We've definitely made some good progress. But as I say we need a lot more, because there are a few areas where we are missing a lot. I think if we can get some more power and acceleration from the bike we can make a big step. That is our biggest problem, especially at a track like this with the long straights. So hopefully for the next races we can make some good progress in that area.

Shaina:
Do you think MV Agusta will race in MotoGP again one day?

Leon Camier:
Hopefully, but I don't think they have any plans at the minute to race in MotoGP. For them as a factory they'd need a lot of money to make a MotoGP bike. Now they are in World Superbike and the bike is getting stronger.
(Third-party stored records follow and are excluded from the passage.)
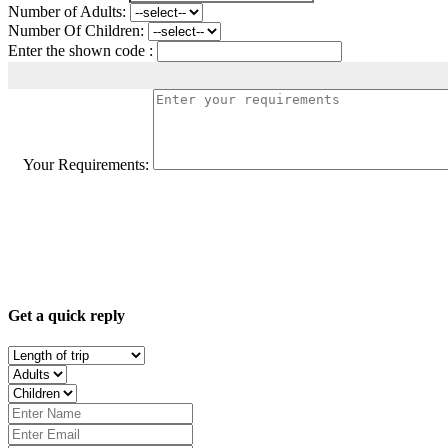
Number of Adults:
Number Of Children:
Enter the shown code :
Your Requirements:
Get a quick reply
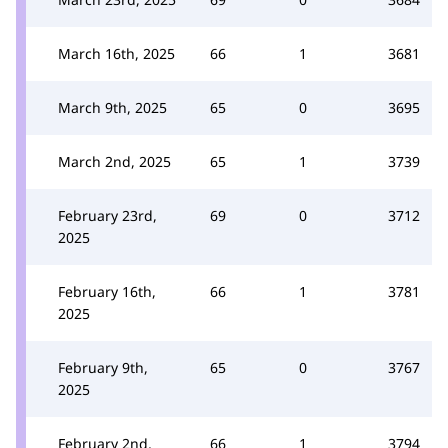
March 16th, 2025
66
1
3681
March 9th, 2025
65
0
3695
March 2nd, 2025
65
1
3739
February 23rd,
69
0
3712
2025
February 16th,
66
1
3781
2025
February 9th,
65
0
3767
2025
February 2nd,
66
1
3794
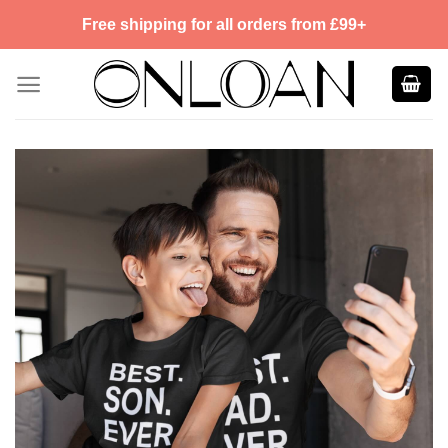
Skip
Free shipping for all orders from £99+
to
content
So in the next ten years maybe, but at the moment I think they will concentrate on World Superbike.

Shaina:
You are much taller than the other riders, does that mean the team makes the bike setting different for you?

Leon Camier:
Yeah my position on the bike is a little bit different, like handlebars and seat, but the MV is quite big anyway so it works well for me. I feel really comfortable on the bike. As for the settings of things like the suspension, every rider is different anyway. Nothing crazily different for me. We've got a good setting now, so my height and size doesn't make much difference.

Shaina:
When you were at school, which subjects did you like?

Leon Camier:
I liked none of it at school! Maybe sport would have been my best. School wasn't my strong point. I was busy racing when I was at school. I'd come back and I'd always be behind in my classes and homework, then I'd go away racing again. I think I missed some of my exams because I was racing in 125cc grand prix. For me, it was better to race grands prix than be at school!

Shaina:
Now you are going to your home race in England, what is your target?

Leon Camier:
It's very easy to put more pressure on yourself in your home race, and then it's easy to make mistakes, crash and have a bad weekend. If you set the target really high and don't achieve it you can feel negative, frustrated and angry. You have to stay calm. We'll see what happens. For sure Donington should be better for our bike. A top six would be an amazing result.